Maintaining Composure
The hardest yet simplest thing to do; the irony
I posted this article about how I was genuinely fine and happy, and like I said, I indeed was. In less than two days, I went from happy to sad, worried, anxious, and wailing.
I’m guessing, like Job, God had boasted about me in heaven, saying: “See my lovely M, despite living in Nigeria and not owning her private jet yet, she is genuinely happy and serving me. Content and holding on to my promise every day. Satan must have said, ‘Let me try her small?’ and my Father would reply, "It's Mera; she trusts me too much, go ahead.”
Like Job, I went from being happy, drinking wine, and dancing to my gratitude playlist to something I couldn’t explain.

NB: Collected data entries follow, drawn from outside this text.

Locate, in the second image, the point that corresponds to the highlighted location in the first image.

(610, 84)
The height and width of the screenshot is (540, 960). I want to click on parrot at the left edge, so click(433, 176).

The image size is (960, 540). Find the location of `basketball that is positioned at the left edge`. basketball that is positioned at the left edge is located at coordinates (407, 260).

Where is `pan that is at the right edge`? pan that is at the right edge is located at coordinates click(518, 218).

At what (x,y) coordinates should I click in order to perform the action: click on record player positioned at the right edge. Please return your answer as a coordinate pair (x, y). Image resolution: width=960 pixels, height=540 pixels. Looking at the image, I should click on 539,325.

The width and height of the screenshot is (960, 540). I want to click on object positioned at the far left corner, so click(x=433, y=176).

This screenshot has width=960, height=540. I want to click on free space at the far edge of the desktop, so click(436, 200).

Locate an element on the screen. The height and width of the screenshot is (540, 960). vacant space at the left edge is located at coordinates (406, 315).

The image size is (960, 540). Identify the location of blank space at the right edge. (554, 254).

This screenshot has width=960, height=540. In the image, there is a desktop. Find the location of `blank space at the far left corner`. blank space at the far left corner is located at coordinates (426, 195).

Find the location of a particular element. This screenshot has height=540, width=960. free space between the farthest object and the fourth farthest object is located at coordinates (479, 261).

I ran to Tracy’s DMs, called Olubobo, tried to explain myself to Obim, and gave a breakdown to Dadi pickin of the living conditions, and before I knew it, even my health was failing me.
And in 5 more days, I saw myself in the hospital, and I had a pack of drugs and a heavy heart on my way home on a Wednesday night.
Two Wednesdays later, I can tell you that ‘ God was right.’ I trust him that much. Although I wailed, screamed, and prayed about my unbelief, I’m still very content, and my happiness just increased.
For most of my adult life, I have been in charge of many decisions. Regarding my life and that of others, I try to plan as often as possible, always having a second option and facing the consequences when plans A, B, and C fail. I must tell you that in all of this chaos, I have learned to trust God and stay very optimistic.
The sun will always shine, but that doesn’t mean there won’t be rain and thunder strikes. And because we can never know tomorrow, remember that there is no limit to the realities that may happen.
So once again, my dear Friend, how are you? I’m very well, beautiful, and productive. I trust you are, too. And if you’re not, please send me an SOS! I promise to be there!